[Dataset entries]

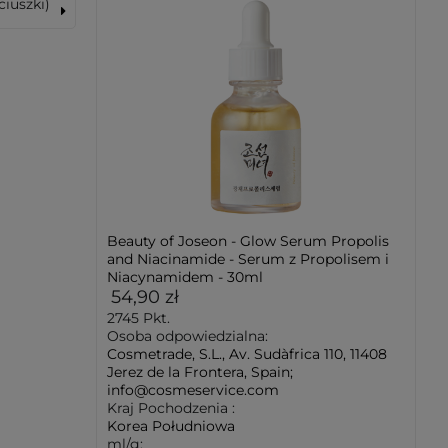
ciuszki)
Beauty of Joseon - Glow Serum Propolis
and Niacinamide - Serum z Propolisem i
Niacynamidem - 30ml
54,90 zł
2745
Pkt.
Osoba odpowiedzialna:
Cosmetrade, S.L., Av. Sudàfrica 110, 11408
Jerez de la Frontera, Spain;
info@cosmeservice.com
Kraj Pochodzenia :
Korea Południowa
ml/g:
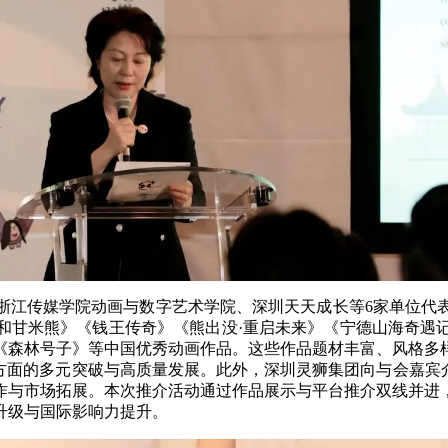
浙江传媒学院动画与数字艺术学院、深圳天天成长等6家单位代
和甘米熊》《钱王传奇》《熊出没·重启未来》《宁德山海奇遇
《森林号子》等中国优秀动画作品。这些作品题材丰富、风格多
方面的多元突破与高质量发展。此外，深圳灵狮集团向与会嘉宾
作与市场拓展。本次推介活动通过作品展示与平台推介双线并进
升级与国际影响力提升。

_WHAT THE TASK REQUIRES_.
Drop the pictures and reproduce the rest of the entries above exactly.

_THE COMPLETED TASK_.
ciuszki)
Beauty of Joseon - Glow Serum Propolis
and Niacinamide - Serum z Propolisem i
Niacynamidem - 30ml
54,90 zł
2745
Pkt.
Osoba odpowiedzialna:
Cosmetrade, S.L., Av. Sudàfrica 110, 11408
Jerez de la Frontera, Spain;
info@cosmeservice.com
Kraj Pochodzenia :
Korea Południowa
ml/g:
浙江传媒学院动画与数字艺术学院、深圳天天成长等6家单位代
和甘米熊》《钱王传奇》《熊出没·重启未来》《宁德山海奇遇
《森林号子》等中国优秀动画作品。这些作品题材丰富、风格多
方面的多元突破与高质量发展。此外，深圳灵狮集团向与会嘉宾
作与市场拓展。本次推介活动通过作品展示与平台推介双线并进
升级与国际影响力提升。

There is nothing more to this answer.